To be angry with my manager(7 Posts)
My workplace has gone through major changes. Staff have to live with these, but it has been very unsettling. We also have a new manager. I went to see her with some concerns of mine last week, and had a productive discussion. Then she brought up the fact that before she started I had had a month off with depression. I explained that I had been ill, but got better. I also said that I declared my depression as a disability as I have had a diagnosis for over 30 years (monopolar depression, SAD and anxiety - well managed, but I have had roughly an episode a year for years - not always needing to take time off, but earlier this year I was quite ill) I said that my doctor was monitoring me as I had felt very stressed and low with all the changes, but that I was coping well so far. She laughed, said oh we all get depressed, just put a smile on your face and look on the bright side.
I was stunned. My previous manager was incredibly understanding and supportive, and I couldn't believe I was hearing this. I was raging inside but I asked her straight out if she understood just how completely offensive and staggeringly inappropriate such a comment was to someone with my condition. She didn't seem to get at all why I was upset.
I feel as if any trust of my manager has gone, and I'm quite disturbed that someone in her position should be so flippant. I've made a record of the incident but don't know whether to make an official complaint. I think she would just see me as a trouble maker.
Week. I think I'd try and educate her a bit to see if this was really her approach. Try and see her again and raise the issue directly. Challenge her gently about what her understanding of depression really is. I get that that's not really your role but she may never have experienced this before and genuinely not know. If she is still an arse, you have an issue. If she responds brilliant win win demonstration of your interpersonal skills ability to handle difficult issues etc that you can use at reviews etc.
Sounds like you're having a terribly rough ride, sorry you've been and still are ill.
However, I suspect your boss was probably embarrassed and didn't know what to say. I think you made your point well, and she is unlikely to say something so crass again in the future. Don't take it higher this time.
She sounds uneducated. I would suggest that, if you're comfortable with it, you meet with your occupational health person and ask them to write to your manager explaining your condition and what your manager needs to be aware of, what she can do to help, if there are any adjustments to your role necessary.
I managed a very valued team member with bipolar, which sadly wasn't well controlled at all. My work sent me on a course to help me understand how to help her and manage the situation, what my responsibilities were and what they weren't, which I was extremely grateful for because I felt completely out of my depth.
It didn't end brilliantly, sadly. We worked really hard to adjust her role to something she felt able to manage, and she came back for 6 months but in the end she decided she couldn't manage work for a while and needed a longer break, so she resigned. In private I shed more than a few tears over the situation, but in the end I knew we had really done our absolute best to accommodate her as far as we could, because my work had equipped me to do so.
Sorry but as someone who has suffered depression for years and is on meds I think you have massively overreacted. YABU to be 'raging' and thinking about making an official complaint. As a PP said some people do not really now what to say. You made your point and hopefully she will take it onboard. You may well have to educate her as time passes as another poster has suggested.

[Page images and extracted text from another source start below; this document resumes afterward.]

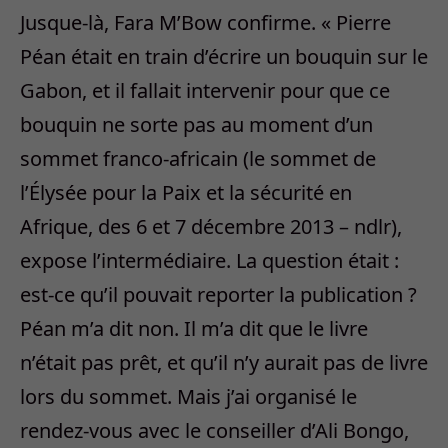
Jusque-là, Fara M’Bow confirme. « Pierre
Péan était en train d’écrire un bouquin sur le
Gabon, et il fallait intervenir pour que ce
bouquin ne sorte pas au moment d’un
sommet franco-africain (le sommet de
l’Élysée pour la Paix et la sécurité en
Afrique, des 6 et 7 décembre 2013 – ndlr),
expose l’intermédiaire. La question était :
est-ce qu’il pouvait reporter la publication ?
Péan m’a dit non. Il m’a dit que le livre
n’était pas prêt, et qu’il n’y aurait pas de livre
lors du sommet. Mais j’ai organisé le
rendez-vous avec le conseiller d’Ali Bongo,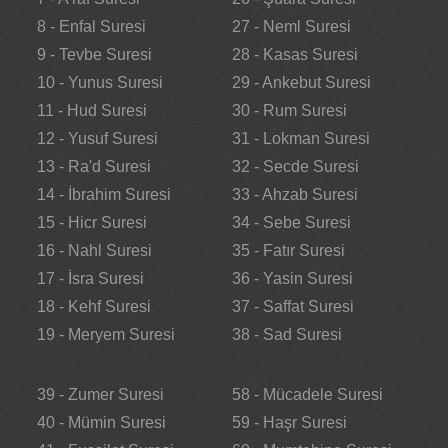
8 - Enfal Suresi
27 - Neml Suresi
9 - Tevbe Suresi
28 - Kasas Suresi
10 - Yunus Suresi
29 - Ankebut Suresi
11 - Hud Suresi
30 - Rum Suresi
12 - Yusuf Suresi
31 - Lokman Suresi
13 - Ra'd Suresi
32 - Secde Suresi
14 - İbrahim Suresi
33 - Ahzab Suresi
15 - Hicr Suresi
34 - Sebe Suresi
16 - Nahl Suresi
35 - Fatır Suresi
17 - İsra Suresi
36 - Yasin Suresi
18 - Kehf Suresi
37 - Saffat Suresi
19 - Meryem Suresi
38 - Sad Suresi
39 - Zumer Suresi
58 - Mücadele Suresi
40 - Mümin Suresi
59 - Haşr Suresi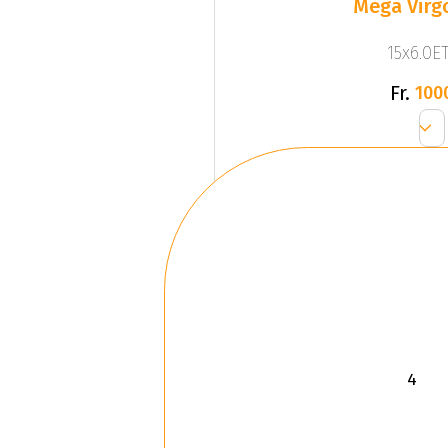
Mega Virgo
15x6.0ET
Fr.
100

Many people often don't truly understand depression and all the variants of it. Why should they when they have probably never experienced it.
It's the equivalent of my boss saying 'oh, we're all on the spectrum somewhere' when I disclosed my ASD diagnosis.
I'm glad you called her on it, that should be enough for now. I personally wouldn't make a complaint unless she does similar agin. Hopefully she will have thought about what you said afterwards and maybe even educated herself?
Her comment was inappropriate, HOWEVER, I'm also aware that a lot of people simply don't know how to talk to someone with depression and find themselves saying the wrong thing in order to deal with something they actually don't know how to deal with.
You are correct to keep a note of it. You have addressed directly with her and it made her aware that you didn't find her comment appropriate. I would suggest you just monitor it for now. If, however, you find her attitude or manner towards you to be problematic (i.e. less favourable treatment, discriminatory etc) then it may be she needs some training and coaching - or it could be more serious. An off-the-record conversation with someone in HR may be the first step... if no improvement then raise a grievance. But take it in stages so, if necessary, you can evidence your efforts to resolve the matter before taking it further and you can demonstrate that you have given her an opportunity to change her behaviour/manner.
Keep a diary/journal of any dodgy conduct in the meantime but give her the benefit of the doubt for now. For the record I'm a depression survivor, I know how bad it can be, so I totally get it from your perspective.